Thursday, November 12, 2015

Newfangeled Resurrection

Recently, in a weekly men's bible study, I've been exploring the differences in the Old and New Testaments. Actually, I've been surveying a range of theological topics and attempting to demonstrate that any internal inconsistencies within the bible are not as simple as Old Testament vs. New Testament. For example, on the subject of women, we read misogynistic passages from the Hebrew and Christian scriptures and egalitarian passages from the Hebrew and Christian scriptures. When the bible is inconsistent with itself, the solution isn't to tear the Old Testament out and focus on the New. It's more complicated than that.

Another subject we discussed was the resurrection. The Christian hope is absolutely, unequivocally focused on life after death. That is the basis of our belief: Jesus was raised so that we, too, may be raised from the dead. Without the resurrection, there is no Christian faith.

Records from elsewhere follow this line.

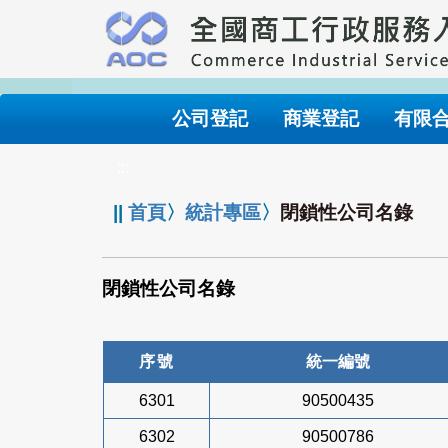
跳
到
主
要
內
公司登記
商業登記
有限
容
:::
||
首頁
〉
統計專區
〉
閉鎖性公司名錄
閉鎖性公司名錄
序號
統一編號
6301
90500435
6302
90500786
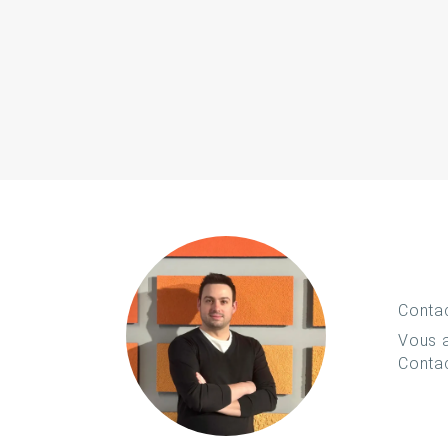
Conta
Vous a
Conta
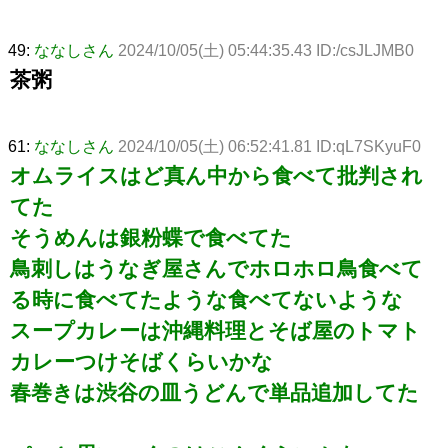
49:
ななしさん
2024/10/05(土) 05:44:35.43 ID:/csJLJMB0
茶粥
61:
ななしさん
2024/10/05(土) 06:52:41.81 ID:qL7SKyuF0
オムライスはど真ん中から食べて批判され
てた
そうめんは銀粉蝶で食べてた
鳥刺しはうなぎ屋さんでホロホロ鳥食べて
る時に食べてたような食べてないような
スープカレーは沖縄料理とそば屋のトマト
カレーつけそばくらいかな
春巻きは渋谷の皿うどんで単品追加してた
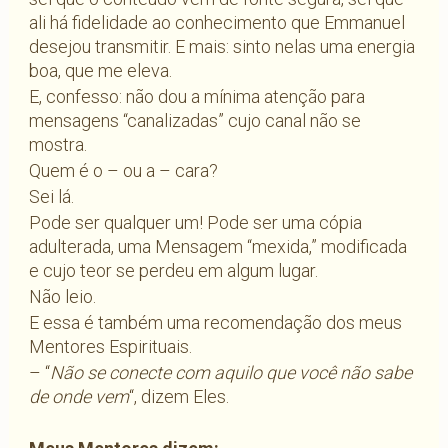
ali há fidelidade ao conhecimento que Emmanuel
desejou transmitir. E mais: sinto nelas uma energia
boa, que me eleva.
E, confesso: não dou a mínima atenção para
mensagens “canalizadas” cujo canal não se
mostra.
Quem é o – ou a – cara?
Sei lá.
Pode ser qualquer um! Pode ser uma cópia
adulterada, uma Mensagem “mexida,” modificada
e cujo teor se perdeu em algum lugar.
Não leio.
E essa é também uma recomendação dos meus
Mentores Espirituais.
– “
Não se conecte com aquilo que você não sabe
de onde vem
“, dizem Eles.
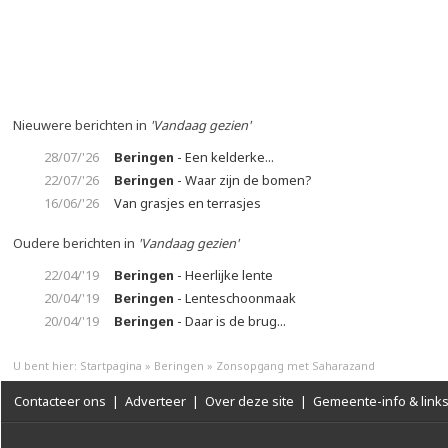
Nieuwere berichten in
'Vandaag gezien'
28/07/'26
Beringen
- Een kelderke...
22/07/'26
Beringen
- Waar zijn de bomen?
16/06/'26
Van grasjes en terrasjes
Oudere berichten in
'Vandaag gezien'
22/04/'19
Beringen
- Heerlijke lente
20/04/'19
Beringen
- Lenteschoonmaak
20/04/'19
Beringen
- Daar is de brug...
U bent hier:
Startpagina
»
Beringen
»
Zonsopgang met Saharazand
Contacteer ons
|
Adverteer
|
Over deze site
|
Gemeente-info & link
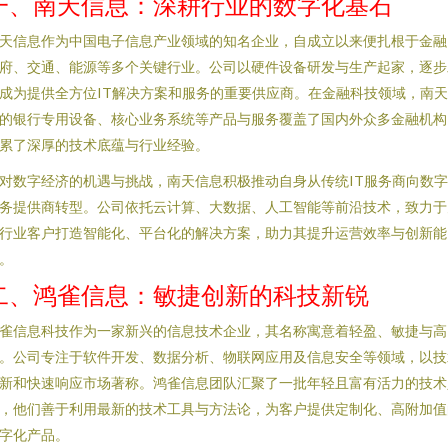
一、南天信息：深耕行业的数字化基石
天信息作为中国电子信息产业领域的知名企业，自成立以来便扎根于金融
府、交通、能源等多个关键行业。公司以硬件设备研发与生产起家，逐步
成为提供全方位IT解决方案和服务的重要供应商。在金融科技领域，南
的银行专用设备、核心业务系统等产品与服务覆盖了国内外众多金融机构
累了深厚的技术底蕴与行业经验。
对数字经济的机遇与挑战，南天信息积极推动自身从传统IT服务商向数
务提供商转型。公司依托云计算、大数据、人工智能等前沿技术，致力于
行业客户打造智能化、平台化的解决方案，助力其提升运营效率与创新能
。
二、鸿雀信息：敏捷创新的科技新锐
雀信息科技作为一家新兴的信息技术企业，其名称寓意着轻盈、敏捷与高
。公司专注于软件开发、数据分析、物联网应用及信息安全等领域，以技
新和快速响应市场著称。鸿雀信息团队汇聚了一批年轻且富有活力的技术
，他们善于利用最新的技术工具与方法论，为客户提供定制化、高附加值
字化产品。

The Hebrew scriptures, though, don't have quite as much to say about it.

In the Jewish tradition, God promises to keep his covenant with Abraham and his descendants. He promises to bring God's people into a particular land. He promises to protect them and dwell with them. He promises to set the captives free and shelter the oppressed. He promises to turn their struggle into prosperity. He promises to punish the wicked and defeat the enemies of God's people. But, even though those promises are made in the one-day, some-day sense of time, the hope that lies within them is not to be achieved in some paradisial afterlife but here on earth when God finally completes his promises.

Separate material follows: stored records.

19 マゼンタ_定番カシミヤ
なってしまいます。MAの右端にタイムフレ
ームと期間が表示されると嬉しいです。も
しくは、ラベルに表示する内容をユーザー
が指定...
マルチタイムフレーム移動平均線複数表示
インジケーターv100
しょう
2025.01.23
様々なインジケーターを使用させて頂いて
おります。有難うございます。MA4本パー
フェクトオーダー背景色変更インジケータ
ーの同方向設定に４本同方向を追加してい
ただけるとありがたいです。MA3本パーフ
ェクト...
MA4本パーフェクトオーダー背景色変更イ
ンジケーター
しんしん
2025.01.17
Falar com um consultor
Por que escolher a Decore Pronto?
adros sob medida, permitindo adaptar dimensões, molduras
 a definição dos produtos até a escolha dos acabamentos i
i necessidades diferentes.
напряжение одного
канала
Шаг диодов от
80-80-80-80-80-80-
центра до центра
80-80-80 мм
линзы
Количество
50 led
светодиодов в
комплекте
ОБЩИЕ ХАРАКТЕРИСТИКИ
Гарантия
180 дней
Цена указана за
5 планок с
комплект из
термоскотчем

There is, in short, almost no mention of resurrection or afterlife or heaven or hell in the Old Testament. In the latter half of the Book of Daniel--the most recently written part of the Old Testament--we finally get a glimpse of resurrection, and we read about that in Sunday's Track 2 lesson: "Many of those who sleep in the dust of the earth shall awake, some to everlasting life, and some to shame and everlasting contempt. Those who are wise shall shine like the brightness of the sky, and those who lead many to righteousness, like the stars forever and ever." And that's it.

What a remarkable theological innovation! Imagine writing those words. Imagine having that realization. Imagine making that intellectual leap. For thousands of years, your people have been continuing in the hope that one day their descendants will experience the fulfillment of God's promises, and you suddenly see that those promises may be experienced even by those who have already died--that the good and the bad will be brought back from the dust of the earth to dwell in eternal bliss or agony. What a huge moment! Where in the world did that realization come from? Why in the world did it take so long?

On Sunday, we will pray my favorite collect in the church year: "Blessed Lord, who hast cause all holy scriptures to be written for our learning..." There's a particular majesty to those words. God has caused the writing of these sacred texts--not written them himself but caused human beings to write them. And they aren't written for God's sake but for ours. We are to learn from them--not worship them but study them. Just as we are to grow and develop in our study of scripture, so, too, did scripture itself grow and develop through the centuries of writing. The experiences of God's people--like the exposure of the Jews to the belief in the resurrection during the Babylonian exile--become the basis for sacred writings. We learn as we grow and develop.

No, the resurrection wasn't a part of the hope of God's people for most of their existence. As the arguments between Sadducees and Pharisees in Jesus' day demonstrate, there was not and is not an agreement among God's people about what happens when we die. The Christian scriptures, however, take this tiny sliver of theological truth and build an entire religion upon it. Imagine what else we might learn about God and God's plan for the world in the next 2,000 years.